Aim of the exercise >>
Note each line in the data below that holds "NATO", and copy it.

Segment Open

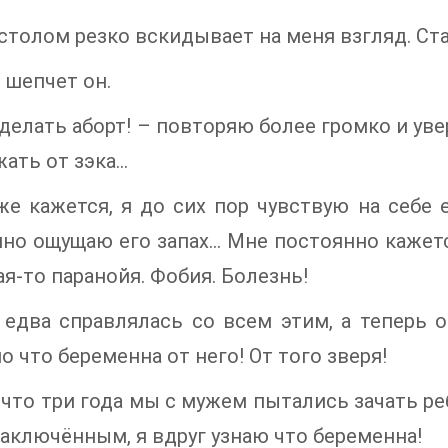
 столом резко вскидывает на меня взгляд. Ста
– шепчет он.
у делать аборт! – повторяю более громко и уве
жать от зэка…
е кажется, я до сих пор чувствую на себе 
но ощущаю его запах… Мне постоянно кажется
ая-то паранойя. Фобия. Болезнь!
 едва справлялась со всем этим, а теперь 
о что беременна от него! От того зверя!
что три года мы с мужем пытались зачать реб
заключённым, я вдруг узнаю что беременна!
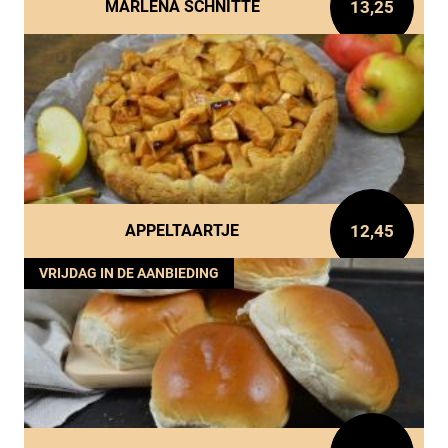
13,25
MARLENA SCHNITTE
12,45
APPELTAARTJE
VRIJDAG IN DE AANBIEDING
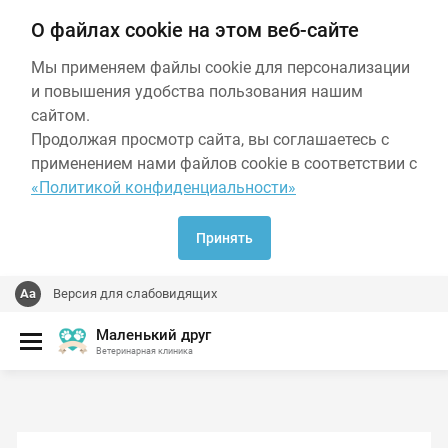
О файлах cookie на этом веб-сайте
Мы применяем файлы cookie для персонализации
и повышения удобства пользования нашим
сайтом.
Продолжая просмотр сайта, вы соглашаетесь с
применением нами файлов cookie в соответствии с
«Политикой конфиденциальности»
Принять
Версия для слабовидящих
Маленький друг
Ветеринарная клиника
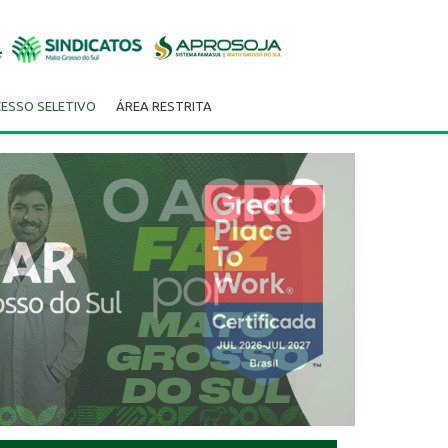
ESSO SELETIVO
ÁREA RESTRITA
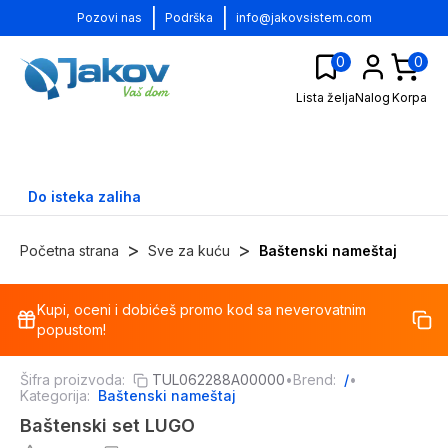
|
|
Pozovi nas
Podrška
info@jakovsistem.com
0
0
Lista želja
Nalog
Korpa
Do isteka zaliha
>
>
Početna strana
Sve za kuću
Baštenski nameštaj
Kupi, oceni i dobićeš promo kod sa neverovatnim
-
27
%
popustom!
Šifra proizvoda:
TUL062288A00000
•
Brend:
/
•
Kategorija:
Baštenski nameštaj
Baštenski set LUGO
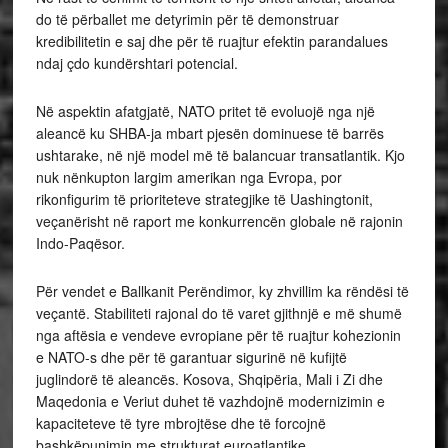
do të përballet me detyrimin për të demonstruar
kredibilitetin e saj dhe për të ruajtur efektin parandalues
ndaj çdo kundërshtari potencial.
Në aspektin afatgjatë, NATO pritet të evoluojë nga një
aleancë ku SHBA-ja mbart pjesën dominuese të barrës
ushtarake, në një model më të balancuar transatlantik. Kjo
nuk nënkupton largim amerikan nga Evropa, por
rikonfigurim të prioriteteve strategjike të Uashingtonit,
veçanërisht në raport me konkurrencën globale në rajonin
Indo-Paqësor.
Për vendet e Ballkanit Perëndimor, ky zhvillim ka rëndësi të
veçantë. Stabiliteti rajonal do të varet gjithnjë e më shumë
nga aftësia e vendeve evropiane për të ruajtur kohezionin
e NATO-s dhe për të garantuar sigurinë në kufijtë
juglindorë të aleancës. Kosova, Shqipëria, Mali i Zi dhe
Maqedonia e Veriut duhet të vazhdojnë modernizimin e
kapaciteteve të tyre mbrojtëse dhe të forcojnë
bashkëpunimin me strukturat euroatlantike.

Segment Closed

Solved exercise >>
Në aspektin afatgjatë, NATO pritet të evoluojë nga një
e NATO-s dhe për të garantuar sigurinë në kufijtë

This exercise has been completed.